Victor ErV2005@rambler.ru writes:
On Tuesday 29 July 2008 12:21:23 you wrote:
No, you shouldn't be accessing the surface per byte either, the access should depend on the format, i.e. for a 32-bit format you want to access DWORD by DWORD.
- As I understand, surface data should be stored in same way on both
big/little endian platforms, so for rgb8 blue compes first, then goes green, then red, no matter which endianness. I think so because when windows program access surface data it, data is supposed to be in same format, no matter how program accesses it - by reading bytes, dwords and words. In this way accessing r5g6b5 as dword/word on big-endian machine, will require byte-swapping, otherwise middle channel will be split in two parts. I do not have access to big-endian platform, so I can't check if that is true, and how exactly surface data is stored on big-endian platform.
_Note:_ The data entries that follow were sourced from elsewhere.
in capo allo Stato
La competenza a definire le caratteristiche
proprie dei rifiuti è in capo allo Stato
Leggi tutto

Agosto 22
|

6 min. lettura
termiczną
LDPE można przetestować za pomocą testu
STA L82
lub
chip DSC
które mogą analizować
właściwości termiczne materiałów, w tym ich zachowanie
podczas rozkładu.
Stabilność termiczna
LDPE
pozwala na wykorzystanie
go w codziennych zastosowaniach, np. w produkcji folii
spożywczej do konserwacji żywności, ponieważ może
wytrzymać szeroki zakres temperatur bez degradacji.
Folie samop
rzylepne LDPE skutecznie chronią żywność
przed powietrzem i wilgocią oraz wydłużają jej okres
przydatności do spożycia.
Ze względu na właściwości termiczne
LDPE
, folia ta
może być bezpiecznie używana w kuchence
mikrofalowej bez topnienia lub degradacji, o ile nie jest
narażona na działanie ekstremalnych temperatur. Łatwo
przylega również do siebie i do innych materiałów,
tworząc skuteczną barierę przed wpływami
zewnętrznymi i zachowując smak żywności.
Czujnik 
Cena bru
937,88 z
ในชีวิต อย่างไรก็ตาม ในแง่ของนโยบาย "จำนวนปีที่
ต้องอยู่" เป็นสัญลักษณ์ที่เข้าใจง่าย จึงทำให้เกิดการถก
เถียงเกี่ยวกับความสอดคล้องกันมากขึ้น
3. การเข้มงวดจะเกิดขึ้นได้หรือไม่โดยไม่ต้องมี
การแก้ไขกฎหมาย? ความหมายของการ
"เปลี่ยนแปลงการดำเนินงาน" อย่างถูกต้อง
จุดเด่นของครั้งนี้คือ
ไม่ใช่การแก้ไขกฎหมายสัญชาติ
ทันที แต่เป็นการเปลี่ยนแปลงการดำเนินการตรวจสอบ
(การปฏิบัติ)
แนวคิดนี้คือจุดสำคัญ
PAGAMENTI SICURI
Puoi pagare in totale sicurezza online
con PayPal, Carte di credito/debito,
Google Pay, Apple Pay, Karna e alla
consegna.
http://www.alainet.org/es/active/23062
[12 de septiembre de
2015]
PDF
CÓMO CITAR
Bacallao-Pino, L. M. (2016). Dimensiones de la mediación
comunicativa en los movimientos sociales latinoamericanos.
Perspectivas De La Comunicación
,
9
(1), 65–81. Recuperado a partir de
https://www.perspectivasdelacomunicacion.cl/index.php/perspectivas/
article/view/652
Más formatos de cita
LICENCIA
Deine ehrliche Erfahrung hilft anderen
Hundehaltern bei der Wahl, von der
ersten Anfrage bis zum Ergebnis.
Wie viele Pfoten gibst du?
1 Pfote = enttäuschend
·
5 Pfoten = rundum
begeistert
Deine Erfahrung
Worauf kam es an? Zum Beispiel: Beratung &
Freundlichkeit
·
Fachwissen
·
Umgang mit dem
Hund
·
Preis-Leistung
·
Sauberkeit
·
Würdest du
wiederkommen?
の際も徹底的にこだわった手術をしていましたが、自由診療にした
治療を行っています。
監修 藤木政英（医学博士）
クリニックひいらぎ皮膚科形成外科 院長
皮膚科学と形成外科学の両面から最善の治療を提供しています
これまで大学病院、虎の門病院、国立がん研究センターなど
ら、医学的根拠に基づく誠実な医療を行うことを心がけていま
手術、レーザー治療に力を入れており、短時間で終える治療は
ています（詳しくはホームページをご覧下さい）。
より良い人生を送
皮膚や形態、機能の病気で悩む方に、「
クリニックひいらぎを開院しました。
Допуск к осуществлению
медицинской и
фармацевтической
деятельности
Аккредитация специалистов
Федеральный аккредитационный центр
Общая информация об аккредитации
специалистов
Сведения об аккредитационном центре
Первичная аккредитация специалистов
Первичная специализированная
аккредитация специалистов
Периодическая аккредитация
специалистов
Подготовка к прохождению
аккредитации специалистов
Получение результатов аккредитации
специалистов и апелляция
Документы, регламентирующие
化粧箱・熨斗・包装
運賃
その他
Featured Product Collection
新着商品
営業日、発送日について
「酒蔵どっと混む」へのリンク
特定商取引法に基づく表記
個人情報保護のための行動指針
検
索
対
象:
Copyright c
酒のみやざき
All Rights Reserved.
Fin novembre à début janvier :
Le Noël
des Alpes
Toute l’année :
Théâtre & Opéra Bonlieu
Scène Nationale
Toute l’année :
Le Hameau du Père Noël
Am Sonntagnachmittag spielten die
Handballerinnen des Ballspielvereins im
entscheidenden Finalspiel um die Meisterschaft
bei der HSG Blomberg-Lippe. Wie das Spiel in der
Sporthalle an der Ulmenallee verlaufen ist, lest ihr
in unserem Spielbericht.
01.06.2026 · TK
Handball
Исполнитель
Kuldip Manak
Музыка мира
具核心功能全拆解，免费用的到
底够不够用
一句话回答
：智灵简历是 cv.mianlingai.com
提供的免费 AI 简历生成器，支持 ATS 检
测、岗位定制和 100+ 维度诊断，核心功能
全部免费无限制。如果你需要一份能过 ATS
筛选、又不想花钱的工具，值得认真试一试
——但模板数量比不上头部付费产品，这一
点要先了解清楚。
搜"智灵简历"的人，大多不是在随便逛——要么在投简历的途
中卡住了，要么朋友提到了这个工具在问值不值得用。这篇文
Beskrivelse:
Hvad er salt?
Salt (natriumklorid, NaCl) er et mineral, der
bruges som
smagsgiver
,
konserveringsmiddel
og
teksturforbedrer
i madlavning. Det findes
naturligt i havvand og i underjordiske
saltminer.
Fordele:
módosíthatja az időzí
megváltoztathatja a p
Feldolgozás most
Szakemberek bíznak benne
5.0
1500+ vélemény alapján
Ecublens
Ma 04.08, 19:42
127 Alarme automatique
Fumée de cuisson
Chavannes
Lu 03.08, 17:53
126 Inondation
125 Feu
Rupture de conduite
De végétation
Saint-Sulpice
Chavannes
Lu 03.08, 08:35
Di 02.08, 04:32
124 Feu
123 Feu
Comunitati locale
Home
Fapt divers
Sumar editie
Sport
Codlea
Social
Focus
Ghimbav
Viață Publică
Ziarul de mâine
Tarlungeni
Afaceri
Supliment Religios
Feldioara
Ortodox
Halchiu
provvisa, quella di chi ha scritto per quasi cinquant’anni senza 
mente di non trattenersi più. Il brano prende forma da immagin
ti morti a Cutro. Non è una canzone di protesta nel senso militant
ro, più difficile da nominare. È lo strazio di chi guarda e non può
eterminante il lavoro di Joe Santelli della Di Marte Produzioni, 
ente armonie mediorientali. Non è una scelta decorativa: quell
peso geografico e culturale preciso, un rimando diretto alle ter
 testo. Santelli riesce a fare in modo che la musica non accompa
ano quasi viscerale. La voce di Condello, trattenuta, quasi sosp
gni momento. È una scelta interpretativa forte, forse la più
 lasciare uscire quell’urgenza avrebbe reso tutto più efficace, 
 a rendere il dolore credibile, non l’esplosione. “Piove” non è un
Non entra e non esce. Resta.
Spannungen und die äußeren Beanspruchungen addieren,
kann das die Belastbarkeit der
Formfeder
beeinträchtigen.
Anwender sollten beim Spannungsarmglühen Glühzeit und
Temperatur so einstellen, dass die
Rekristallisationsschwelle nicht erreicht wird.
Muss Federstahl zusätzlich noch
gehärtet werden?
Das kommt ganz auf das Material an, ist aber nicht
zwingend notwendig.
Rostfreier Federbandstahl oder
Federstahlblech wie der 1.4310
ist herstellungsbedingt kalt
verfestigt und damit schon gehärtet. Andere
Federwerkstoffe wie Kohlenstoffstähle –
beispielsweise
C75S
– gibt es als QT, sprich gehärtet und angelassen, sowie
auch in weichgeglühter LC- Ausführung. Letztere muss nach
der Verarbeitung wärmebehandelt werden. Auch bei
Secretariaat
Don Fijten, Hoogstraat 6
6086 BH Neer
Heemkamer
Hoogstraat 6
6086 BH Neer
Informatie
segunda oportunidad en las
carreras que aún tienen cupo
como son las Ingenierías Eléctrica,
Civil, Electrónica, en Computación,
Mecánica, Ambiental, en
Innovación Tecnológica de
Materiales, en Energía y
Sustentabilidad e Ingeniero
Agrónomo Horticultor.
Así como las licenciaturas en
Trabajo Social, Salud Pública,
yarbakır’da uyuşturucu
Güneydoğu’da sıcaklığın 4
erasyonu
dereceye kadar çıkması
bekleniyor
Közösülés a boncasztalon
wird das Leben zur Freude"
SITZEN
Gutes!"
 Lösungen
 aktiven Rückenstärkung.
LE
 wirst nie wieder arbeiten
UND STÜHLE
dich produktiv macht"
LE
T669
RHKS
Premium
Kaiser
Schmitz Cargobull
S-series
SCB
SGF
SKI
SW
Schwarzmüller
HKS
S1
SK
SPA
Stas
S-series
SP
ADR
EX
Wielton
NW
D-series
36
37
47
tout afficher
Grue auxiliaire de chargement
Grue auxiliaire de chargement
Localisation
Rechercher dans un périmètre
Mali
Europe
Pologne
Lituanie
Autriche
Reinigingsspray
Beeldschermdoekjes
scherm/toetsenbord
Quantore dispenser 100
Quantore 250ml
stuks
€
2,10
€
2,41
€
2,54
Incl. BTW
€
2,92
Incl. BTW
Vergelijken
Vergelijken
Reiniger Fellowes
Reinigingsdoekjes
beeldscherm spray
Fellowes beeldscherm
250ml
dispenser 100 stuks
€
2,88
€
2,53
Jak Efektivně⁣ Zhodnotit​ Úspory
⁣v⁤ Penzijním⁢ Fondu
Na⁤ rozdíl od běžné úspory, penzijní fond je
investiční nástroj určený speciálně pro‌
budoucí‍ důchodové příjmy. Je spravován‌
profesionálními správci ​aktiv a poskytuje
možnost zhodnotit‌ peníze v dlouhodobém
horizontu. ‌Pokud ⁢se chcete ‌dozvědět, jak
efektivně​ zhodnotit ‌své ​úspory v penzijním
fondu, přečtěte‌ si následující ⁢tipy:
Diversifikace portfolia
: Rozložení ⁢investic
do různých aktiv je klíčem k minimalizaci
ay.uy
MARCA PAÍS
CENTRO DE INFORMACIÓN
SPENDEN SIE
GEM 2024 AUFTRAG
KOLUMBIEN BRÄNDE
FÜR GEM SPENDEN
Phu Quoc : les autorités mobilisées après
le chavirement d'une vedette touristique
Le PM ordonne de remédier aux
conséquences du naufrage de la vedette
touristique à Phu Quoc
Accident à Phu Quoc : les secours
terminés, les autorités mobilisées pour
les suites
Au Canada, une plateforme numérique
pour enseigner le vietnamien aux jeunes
- Pixel formats have different sizes - 1..4 bytes. Reading 1-byte or 3-byte
data as dwords doesn't look right.
Obviously not, 1-byte formats should be read as bytes, 2-byte format as WORDs, and 4-byte format as DWORDs. That's of course only if the data is supposed to be swapped on big-endian; if you assume that the data is always little-endian then you read byte by byte and rebuild DWORDs from that. Either way you don't access a DWORD mask as an array of bytes.
You also need to do this in a single pass, it's silly to go through the data 5 times, you should handle each pixel completely before moving on to the next. You also have to expand types properly, i.e. converting a component from 4-bit to 8-bit isn't just a shift.